Receiver-operator characteristic curves

  • navan.name/roc/

    • good explanation of ROC.

      • the more we separate the sets of outcomes (blue and red pdfs), the better our model is.
  • True positive rate against the False positive rate

  • Binary Classification method

  • seems popular in health.

  • Area under the Curve (AUC) - we want to maximize this value.

  • I think we use to evaluate different models?????????

Shrinkage and Regularization

I’m confused about this…still not clear. Why would we need this when we have k-fold cross validation…doesn’t that minimize bias? How do we know when to use these methods? Answer from 06/21 - we apply cross validation to these methods to determine what amount of shrinkage we want.

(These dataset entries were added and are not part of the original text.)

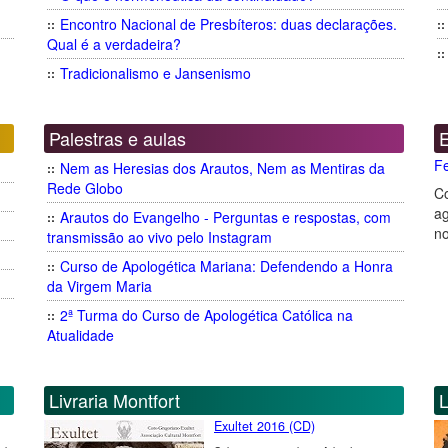
Encontro Nacional de Presbíteros: duas declarações.
Qual é a verdadeira?
Tradicionalismo e Jansenismo
Palestras e aulas
Fe
Nem as Heresias dos Arautos, Nem as Mentiras da
Rede Globo
C
ag
Arautos do Evangelho - Perguntas e respostas, com
n
transmissão ao vivo pelo Instagram
Curso de Apologética Mariana: Defendendo a Honra
da Virgem Maria
2ª Turma do Curso de Apologética Católica na
Atualidade
Livraria Montfort
L
Exultet 2016 (CD)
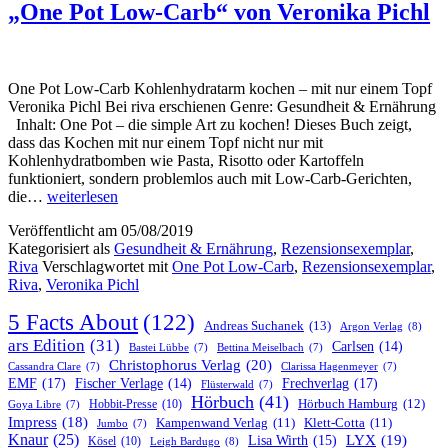
„One Pot Low-Carb“ von Veronika Pichl
One Pot Low-Carb Kohlenhydratarm kochen – mit nur einem Topf
Veronika Pichl Bei riva erschienen Genre: Gesundheit & Ernährung
Inhalt: One Pot – die simple Art zu kochen! Dieses Buch zeigt,
dass das Kochen mit nur einem Topf nicht nur mit
Kohlenhydratbomben wie Pasta, Risotto oder Kartoffeln
funktioniert, sondern problemlos auch mit Low-Carb-Gerichten,
„One
die…
weiterlesen
Pot
Veröffentlicht am
05/08/2019
Low-
Kategorisiert als
Gesundheit & Ernährung
,
Rezensionsexemplar
,
Carb“
Riva
Verschlagwortet mit
One Pot Low-Carb
,
Rezensionsexemplar
,
von
Riva
,
Veronika Pichl
Veronika
Pichl
5 Facts About
(122)
Andreas Suchanek
(13)
Argon Verlag
(8)
ars Edition
(31)
Carlsen
(14)
Bastei Lübbe
(7)
Bettina Meiselbach
(7)
Christophorus Verlag
(20)
Cassandra Clare
(7)
Clarissa Hagenmeyer
(7)
EMF
(17)
Frechverlag
(17)
Fischer Verlage
(14)
Flüsterwald
(7)
Hörbuch
(41)
Hobbit-Presse
(10)
Hörbuch Hamburg
(12)
Goya Libre
(7)
Impress
(18)
Kampenwand Verlag
(11)
Klett-Cotta
(11)
Jumbo
(7)
Knaur
(25)
LYX
(19)
Lisa Wirth
(15)
Kösel
(10)
Leigh Bardugo
(8)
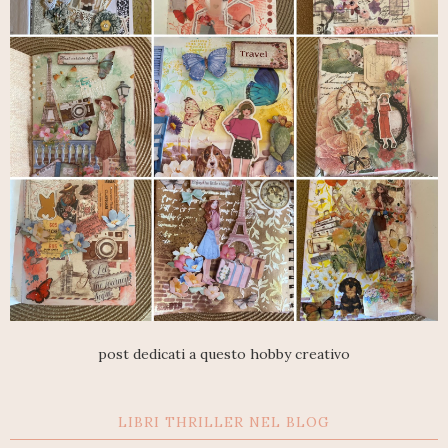
post dedicati a questo hobby creativo
LIBRI THRILLER NEL BLOG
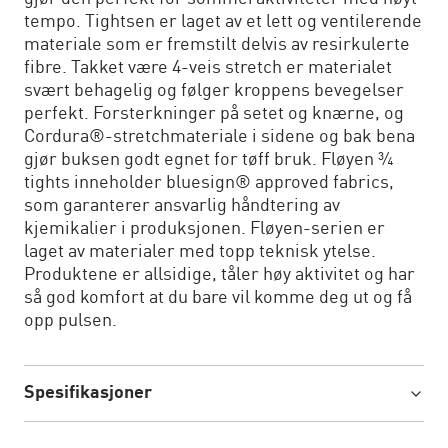
tempo. Tightsen er laget av et lett og ventilerende
materiale som er fremstilt delvis av resirkulerte
fibre. Takket være 4-veis stretch er materialet
svært behagelig og følger kroppens bevegelser
perfekt. Forsterkninger på setet og knærne, og
Cordura®-stretchmateriale i sidene og bak bena
gjør buksen godt egnet for tøff bruk. Fløyen ¾
tights inneholder bluesign® approved fabrics,
som garanterer ansvarlig håndtering av
kjemikalier i produksjonen. Fløyen-serien er
laget av materialer med topp teknisk ytelse.
Produktene er allsidige, tåler høy aktivitet og har
så god komfort at du bare vil komme deg ut og få
opp pulsen.
Spesifikasjoner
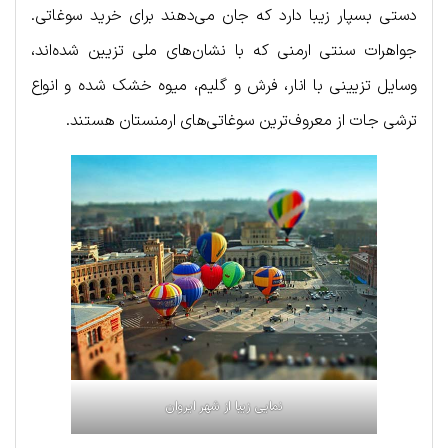
دستی بسپار زیبا دارد که جان می‌دهند برای خرید سوغاتی.
جواهرات سنتی ارمنی که با نشان‌های ملی تزیین شده‌اند،
وسایل تزیینی با انار، فرش و گلیم، میوه خشک شده و انواع
ترشی جات از معروف‌ترین سوغاتی‌های ارمنستان هستند.
نمایی زیبا از شهر ایروان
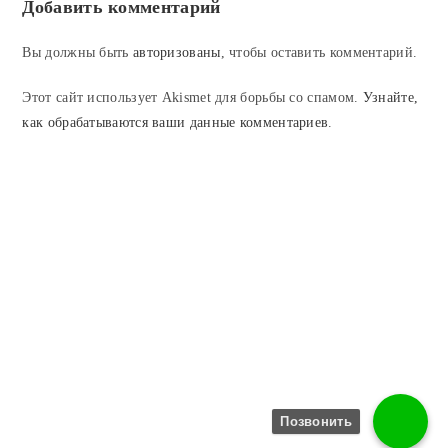
Добавить комментарий
Вы должны быть
авторизованы
, чтобы оставить комментарий.
Этот сайт использует Akismet для борьбы со спамом.
Узнайте,
как обрабатываются ваши данные комментариев
.
Позвонить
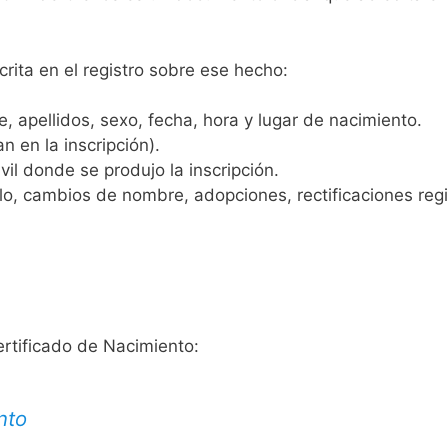
crita en el registro sobre ese hecho:
 apellidos, sexo, fecha, hora y lugar de nacimiento.
n en la inscripción).
vil donde se produjo la inscripción.
, cambios de nombre, adopciones, rectificaciones regist
ertificado de Nacimiento:
nto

  • Our end-goal is an accurate model (as measured by out-of-sample or test set performance)

    • We can use shrinkage and regularization to help us.

      • helps us prevennt over fitting.
  • Shrinkage pulls coefficients closer to zero as the regularization parameter increases.

Ridge Regression (L2)

  • AKA penalized least squares or penalized likelihood) is another shrinkage method that penalizes large magnitude values of beta coefficients in regression models.

  • we add bias to our coefficients

    • why would we do that?

      • push our regression parameters closer to zero.

        • helps our variance.

          • bias-variance trade off to maximize fit for out of sample observations.
  • Literally a regression model, just adding a penalization function. (square the beta)

  • Shrinkage: when you have less data shrink to the overall mean.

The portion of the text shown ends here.